ESENSI.TV - PERSPEKTIF

Ferdy Sambo telah dijatuhi hukuman mati karena terbukti bersalah dalam kasus pembunuhan berencana terhadap Brigadir J. Namun, menurut para pakar hukum, mantan pejabat tinggi di Kepolisian RI ini setidaknya masih punya dua peluang untuk bisa lolos dari jeratan hukuman mati.

Majelis Hakim Pengadilan Negeri Jakarta Selatan, Senin (13/2/2023) lalu, telah menjatuhkan vonis hukuman mati kepada Ferdy Sambo, terdakwa pembunuhan Brigadir Nofriansyah Yosua Hutabarat (Brigadir J).

Hakim Ketua Wahyu Iman Santoso mengungkapkan bahwa Ferdy Sambo terbukti secara sah dan meyakinkan bersalah. Sambo melanggar Pasal 340 KUHP Pasal 340 Kitab Undang-Undang Hukum Pidana (KUHP) juncto Pasal 55 Ayat (1) ke 1 KUHP.

Beberapa hal yang memberatkan terdakwa, yakni melakukan pembunuhan berencana terhadap ajudannya sendiri yang sudah mengabdi selama tiga tahun. Sambo juga mencoreng nama baik Kepolisian RI, dan tidak mengakui perbuatannya.

“Perbuatan yang sepatutnya tidak dilakukan oleh seorang pejabat tinggi Polri dan mencoreng institusi Polri. Tidak ada hal yang meringankan terdakwa,” kata Wahyu saat membacakan vonis terhadap terdakwa Ferdy Sambo.

Selain itu, Majelis Hakim PN Jakarta Selatan juga telah mengetok palu untuk vonis pelaku lainnya.

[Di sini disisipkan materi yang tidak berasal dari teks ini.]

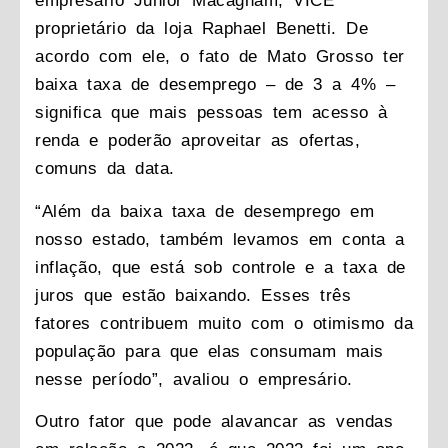
empresário Junior Macagnam, VICE
proprietário da loja Raphael Benetti. De
acordo com ele, o fato de Mato Grosso ter
baixa taxa de desemprego – de 3 a 4% –
significa que mais pessoas tem acesso à
renda e poderão aproveitar as ofertas,
comuns da data.
“Além da baixa taxa de desemprego em
nosso estado, também levamos em conta a
inflação, que está sob controle e a taxa de
juros que estão baixando. Esses três
fatores contribuem muito com o otimismo da
população para que elas consumam mais
nesse período”, avaliou o empresário.
Outro fator que pode alavancar as vendas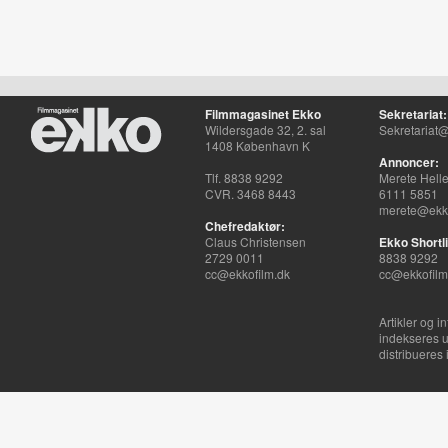
Filmmagasinet Ekko
Sekretariat:
Wildersgade 32, 2. sal
Sekretariat@
1408 København K
Annoncer:
Tlf. 8838 9292
Merete Hell
CVR. 3468 8443
6111 5851
merete@ekko
Chefredaktør:
Claus Christensen
Ekko Shortli
2729 0011
8838 9292
cc@ekkofilm.dk
cc@ekkofilm
Artikler og i
indekseres u
distribueres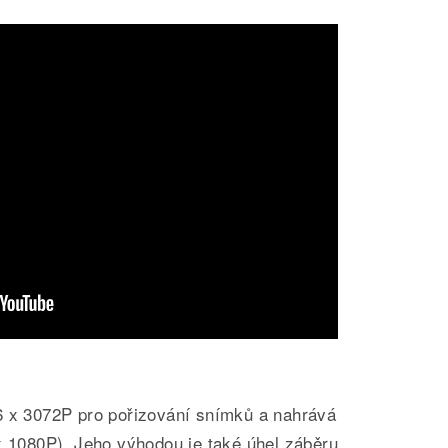
6 x 3072P pro pořizování snímků a nahrává
x 1080P). Jeho výhodou je také úhel záběru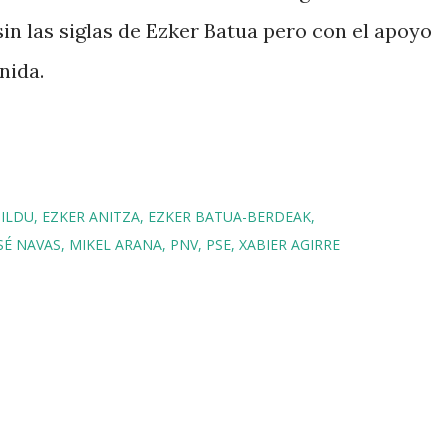
in las siglas de Ezker Batua pero con el apoyo
nida.
BILDU
EZKER ANITZA
EZKER BATUA-BERDEAK
SÉ NAVAS
MIKEL ARANA
PNV
PSE
XABIER AGIRRE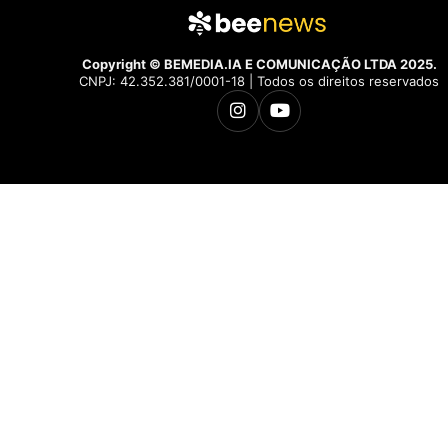
Copyright © BEMEDIA.IA E COMUNICAÇÃO LTDA 2025.
CNPJ: 42.352.381/0001-18 | Todos os direitos reservados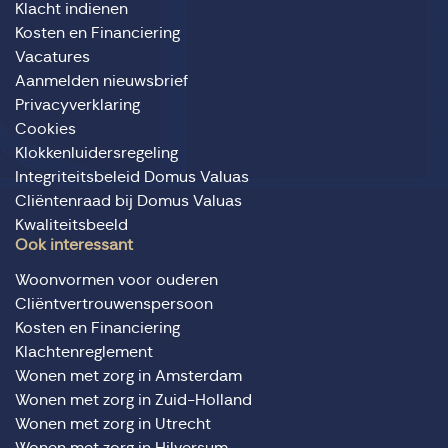
Klacht indienen
Kosten en Financiering
Vacatures
Aanmelden nieuwsbrief
Privacyverklaring
Cookies
Klokkenluidersregeling
Integriteitsbeleid Domus Valuas
Cliëntenraad bij Domus Valuas
Kwaliteitsbeeld
Ook interessant
Woonvormen voor ouderen
Cliëntvertrouwenspersoon
Kosten en Financiering
Klachtenreglement
Wonen met zorg in Amsterdam
Wonen met zorg in Zuid-Holland
Wonen met zorg in Utrecht
Wonen met zorg in Hilversum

Istri Ferdy Sambo, Putri Candrawathi dijatuhi hukuman penjara 20 tahun.

Kemudian, mantan ajudan Ferdy Sambo, Bripka Ricky Rizal Wibowo, divonis 13 tahun penjara.

Selanjutnya, Asisten rumah tangga keluarga Ferdy Sambo, yaitu Kuat Ma’ruf, divonis 15 tahun penjara.

Terakhir, mantan ajudan Ferdy Sambo, Bharada Richard Eliezer Pudihang Lumiu (Bharada E), dituntut JPU 12 tahun penjara. Namun Majelis Hakim menjatuhkan vonis jauh lebih ringan, yaitu 1,5 tahun atau 1 tahun 6 bulan di bui.

Mayoritas masyarakat mengapresiasi keputusan Hakim ini. Namun, setidaknya masih ada dua peluang yang bisa membuat Sambo lolos dari hukuman mati. Demikian menurut para pakar hukum. Berikut penjelasannya:

Pertama, Motif Pembunuhan Berencana Tidak Diuraikan

Hakim sudah menyatakan dalam putusannya bahwa penyebab pembunuhan berencana itu adalah karena sakit hati PC terhadap almarhum Brigadir J.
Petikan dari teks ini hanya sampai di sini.